Gazette photo by Chip Ellis
Well, here’s the answer to the question posed on my previous post, “What’s Gov. Manchin going to say?” For starters, Manchin emerged from a long meeting with coalfield citizens and issued a call for an end to threats and intimidation against West Virginians who are fighting to stop mountaintop removal:
We will not in any way, shape or form in this state of West Virginia tolerate any violence against anyone on any side. If you’re going to have the dialogue, have respect for each other.
Manchin also promised he would look into citizen complaints about lax enforcement of strip-mining rules by the West Virginia Department of Environmental Protection, but he certainly wasn’t persuaded to drop his strong support for mountaintop removal. He said he told the citizens they would have to agree to disagree about that one.
Singer and West Virginia native Kathy Mattea was among those who met with Gov. Manchin. Gazette photo by Chip Ellis.
This meeting was slightly different in format than the one Manchin held back in early November with coal executives. For one thing, the citizen groups offered to have a couple of coal industry lobbyists sit in, and they did. Reps. Rahall and Capito of West Virginia both attended, but Sen. Jay Rockefeller (who did have time to meet with the industry executives) didn’t show up. Rockfeller sent a staffer. (Senate records indicate there was just one floor vote yesterday in Washington, D.C.)

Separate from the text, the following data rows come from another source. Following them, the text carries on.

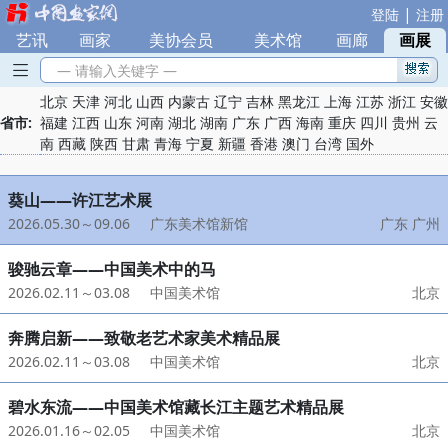
|
登陆
注册
艺讯
|
画家
|
美协会员
|
美术馆
|
画廊
|
画展
— 请输入关键字 —
北京
天津
河北
山西
内蒙古
辽宁
吉林
黑龙江
上海
江苏
浙江
安徽
省市:
福建
江西
山东
河南
湖北
湖南
广东
广西
海南
重庆
四川
贵州
云
南
西藏
陕西
甘肃
青海
宁夏
新疆
香港
澳门
台湾
国外
葵山——许江艺术展
2026.05.30～09.06
广东美术馆新馆
广东 广州
骏驰云章——中国美术中的马
2026.02.11～03.08
中国美术馆
北京
奔腾启新——致敬老艺术家美术精品展
2026.02.11～03.08
中国美术馆
北京
碧水东流——中国美术馆藏长江主题艺术精品展
2026.01.16～02.05
中国美术馆
北京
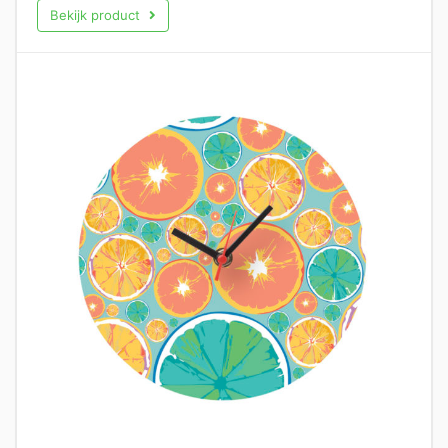
Bekijk product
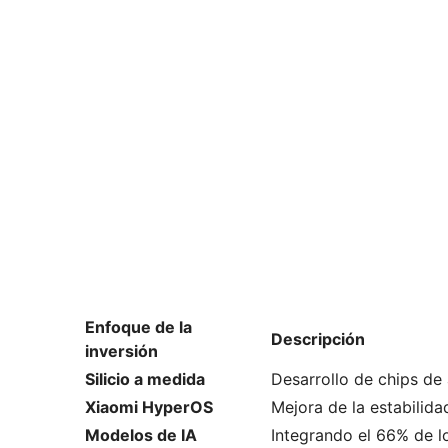
Enfoque de la
Descripción
inversión
Silicio a medida
Desarrollo de chips de
Xiaomi HyperOS
Mejora de la estabilida
Modelos de IA
Integrando el 66% de l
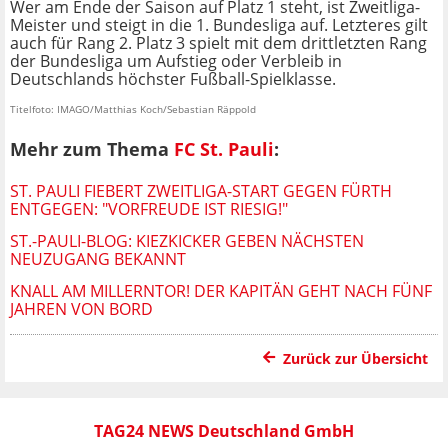
Wer am Ende der Saison auf Platz 1 steht, ist Zweitliga-
Meister und steigt in die 1. Bundesliga auf. Letzteres gilt
auch für Rang 2. Platz 3 spielt mit dem drittletzten Rang
der Bundesliga um Aufstieg oder Verbleib in
Deutschlands höchster Fußball-Spielklasse.
Titelfoto: IMAGO/Matthias Koch/Sebastian Räppold
Mehr zum Thema
FC St. Pauli
:
ST. PAULI FIEBERT ZWEITLIGA-START GEGEN FÜRTH
ENTGEGEN: "VORFREUDE IST RIESIG!"
ST.-PAULI-BLOG: KIEZKICKER GEBEN NÄCHSTEN
NEUZUGANG BEKANNT
KNALL AM MILLERNTOR! DER KAPITÄN GEHT NACH FÜNF
JAHREN VON BORD
Zurück zur Übersicht
TAG24 NEWS Deutschland GmbH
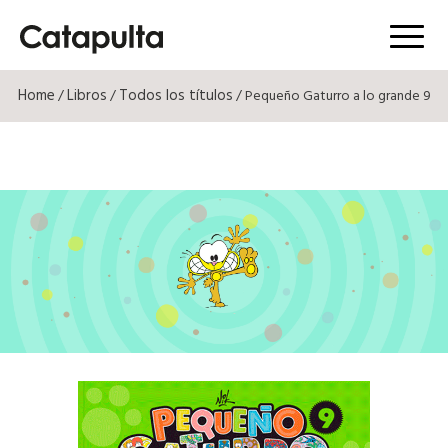
Menú
Home
Libros
Todos los títulos
/
/
/ Pequeño Gaturro a lo grande 9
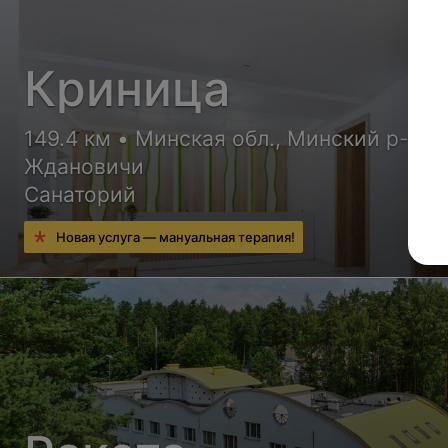
Криница
149.4 км • Минская обл., Минский р-н, п
Ждановичи
Санаторий
Новая услуга — мануальная терапия!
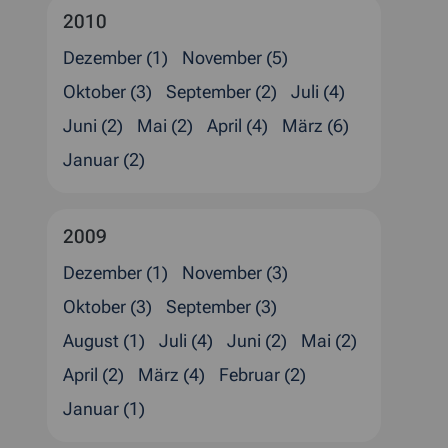
2010
Dezember (1)
November (5)
Oktober (3)
September (2)
Juli (4)
Juni (2)
Mai (2)
April (4)
März (6)
Januar (2)
2009
Dezember (1)
November (3)
Oktober (3)
September (3)
August (1)
Juli (4)
Juni (2)
Mai (2)
April (2)
März (4)
Februar (2)
Januar (1)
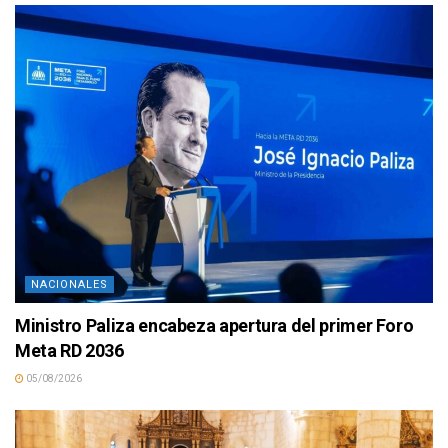
NACIONALES
Ministro Paliza encabeza apertura del primer Foro
Meta RD 2036
05/08/2026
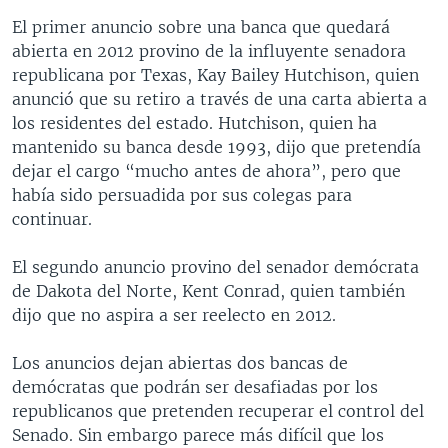
El primer anuncio sobre una banca que quedará
abierta en 2012 provino de la influyente senadora
republicana por Texas, Kay Bailey Hutchison, quien
anunció que su retiro a través de una carta abierta a
los residentes del estado. Hutchison, quien ha
mantenido su banca desde 1993, dijo que pretendía
dejar el cargo “mucho antes de ahora”, pero que
había sido persuadida por sus colegas para
continuar.
El segundo anuncio provino del senador demócrata
de Dakota del Norte, Kent Conrad, quien también
dijo que no aspira a ser reelecto en 2012.
Los anuncios dejan abiertas dos bancas de
demócratas que podrán ser desafiadas por los
republicanos que pretenden recuperar el control del
Senado. Sin embargo parece más difícil que los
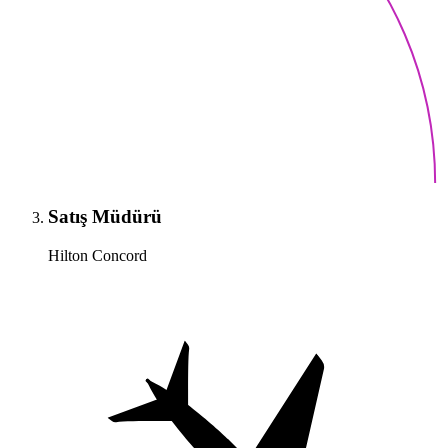
Satış Müdürü
Hilton Concord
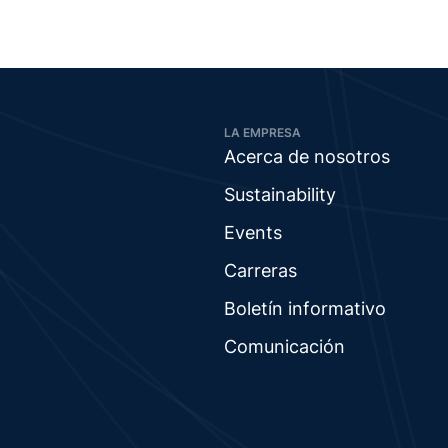
LA EMPRESA
Acerca de nosotros
Sustainability
Events
Carreras
Boletín informativo
Comunicación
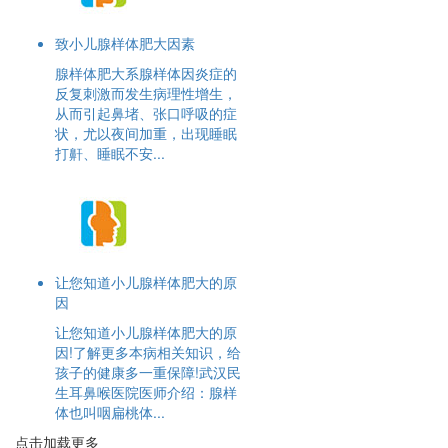
致小儿腺样体肥大因素
腺样体肥大系腺样体因炎症的
反复刺激而发生病理性增生，
从而引起鼻堵、张口呼吸的症
状，尤以夜间加重，出现睡眠
打鼾、睡眠不安...
让您知道小儿腺样体肥大的原
因
让您知道小儿腺样体肥大的原
因!了解更多本病相关知识，给
孩子的健康多一重保障!武汉民
生耳鼻喉医院医师介绍：腺样
体也叫咽扁桃体...
点击加载更多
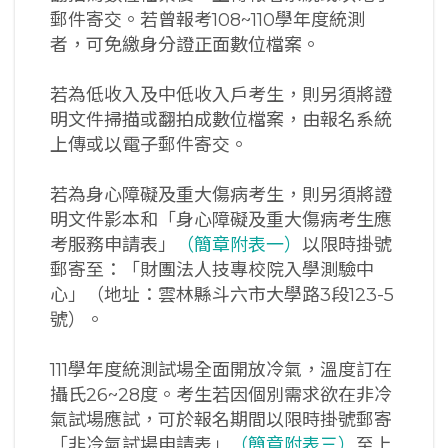
郵件寄交。若曾報考108~110學年度統測
者，可免繳身分證正面數位檔案。
若為低收入及中低收入戶考生，則另須將證
明文件掃描或翻拍成數位檔案，由報名系統
上傳或以電子郵件寄交。
若為身心障礙及重大傷病考生，則另須將證
明文件影本和「身心障礙及重大傷病考生應
考服務申請表」
（簡章附表一）
以限時掛號
郵寄至：「財團法人技專校院入學測驗中
心」（地址：雲林縣斗六市大學路3段123-5
號）。
111學年度統測試場全面開放冷氣，溫度訂在
攝氏26~28度。考生若因個別需求欲在非冷
氣試場應試，可於報名期間以限時掛號郵寄
「非冷氣試場申請表」
（簡章附表三）
至上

And more importantly, the citizen groups brought some experts with them — including WVU’s Michael Hendryx, who told me he tried to explain to the governor his research about coal’s harsh impacts on public health and a study that showed the industry costs the Appalachian region more than it provides in economic benefits.

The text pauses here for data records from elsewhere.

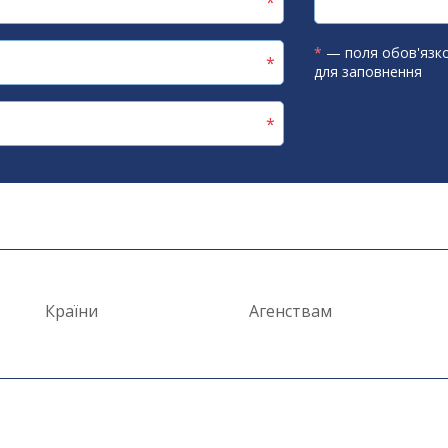
*
— поля обов'язко
для заповнення
Країни
Агенствам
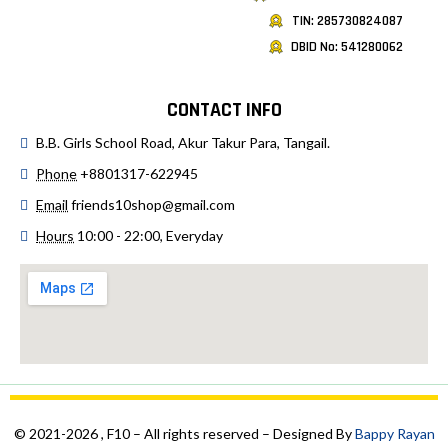
TIN: 285730824087
DBID No: 541280062
CONTACT INFO
B.B. Girls School Road, Akur Takur Para, Tangail.
Phone
+8801317-622945
Email
friends10shop@gmail.com
Hours
10:00 - 22:00, Everyday
© 2021-2026 , F10 – All rights reserved – Designed By
Bappy Rayan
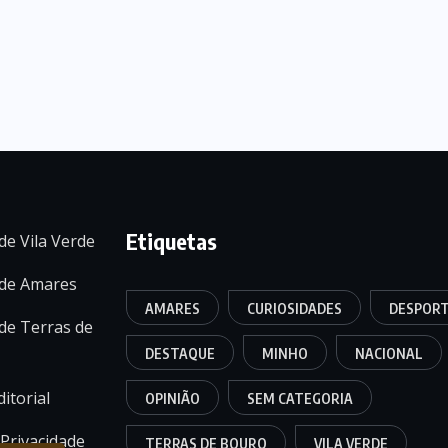
Etiquetas
de Vila Verde
 de Amares
AMARES
CURIOSIDADES
DESPOR
de Terras de
DESTAQUE
MINHO
NACIONAL
itorial
OPINIÃO
SEM CATEGORIA
 Privacidade
TERRAS DE BOURO
VILA VERDE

I’m not sure Manchin heard that, given his comment about how “every job in West Virginia is a precious job.” I got the idea that Manchin is still focused on just trying to preserve existing jobs, not finding ways to “embrace the future,” as the Central Appalachian coal industry continues its inevitable decline.
Bo Webb, the Raleigh County resident and activist who asked Manchin for the meeting, seemed pretty pleased, but he also emphasized “there is an urgency to address some serious issues, and hopefully some of those concerns will begin to be addressed very soon.”
And while Rep. Shelley Moore Capito, R-W.Va., was busy filing for re-election and also forming a “coal caucus” in Washington, D.C., even she was talking about trying to find ways to “bridge that gap” between the coal industry and folks who want to stop mountaintop removal.
Activist Maria Gunnoe — not really one to settle for just talk when it comes to mountaintop removal — assessed the meeting by saying it needs to be just the start of such talks:
It’s very important that this not be a one-time thing. We live in these communities, and we’re not going anywhere. This can’t be where it ends. This is the beginning of a long process.